= Task directions =
While reading through the material below, copy each line that holds the word "target".

= Recorded data =
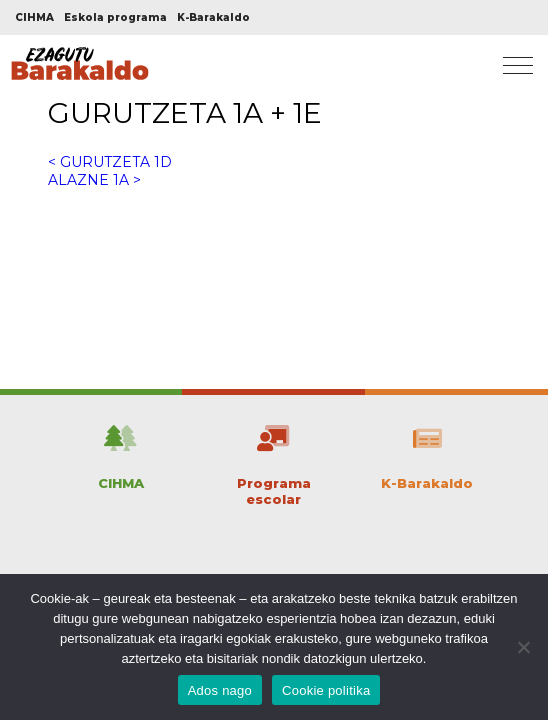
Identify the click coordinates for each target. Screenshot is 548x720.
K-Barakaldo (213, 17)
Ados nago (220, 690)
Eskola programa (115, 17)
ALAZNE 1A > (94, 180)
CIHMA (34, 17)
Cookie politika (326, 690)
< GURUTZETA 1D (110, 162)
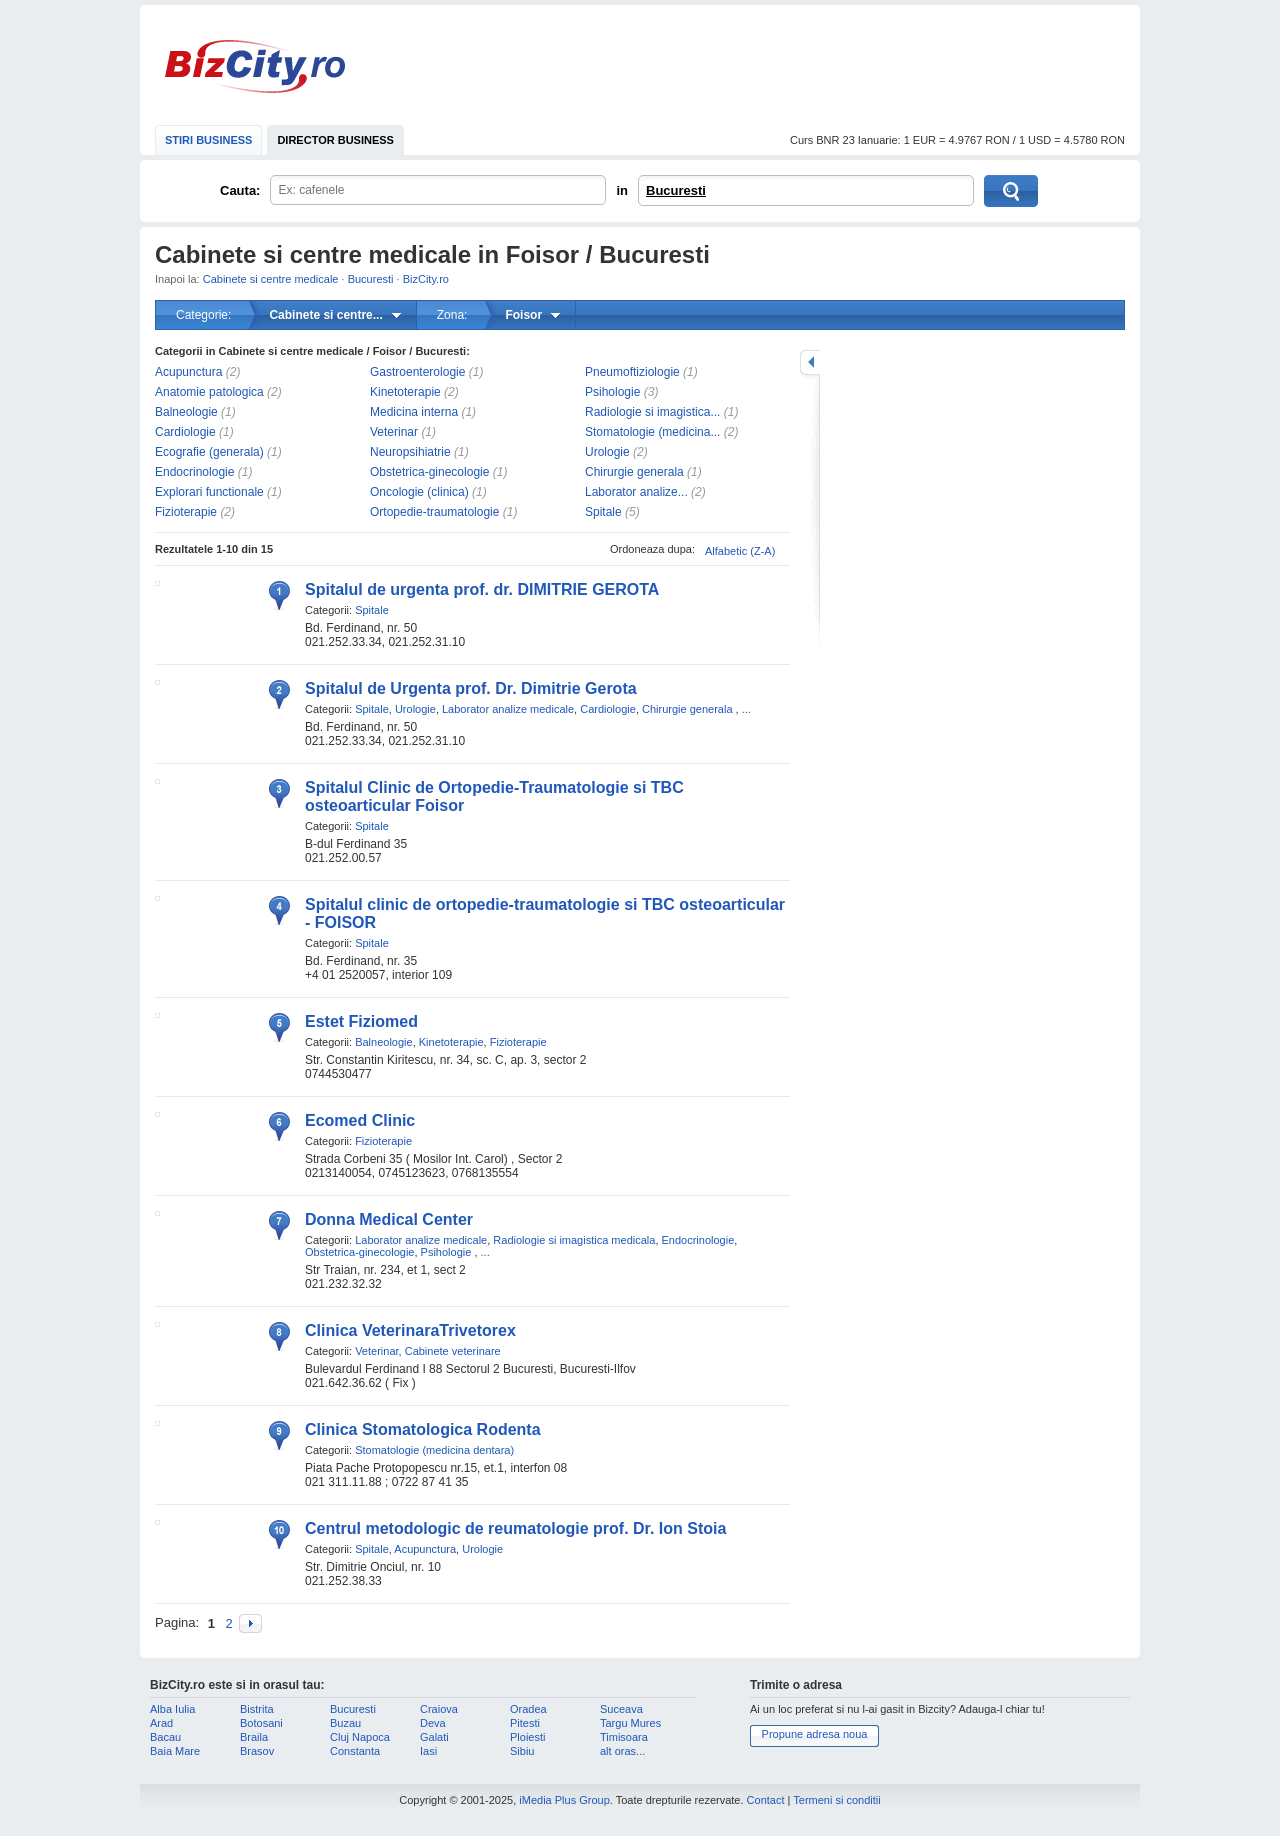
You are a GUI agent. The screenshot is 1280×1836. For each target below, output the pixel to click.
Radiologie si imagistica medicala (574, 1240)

= Exercise solution =
Identify the click coordinates for each target. Screenshot is 548x720.
You are a GUI agent. The screenshot is 1280×1836. For each target below, output the pixel to click.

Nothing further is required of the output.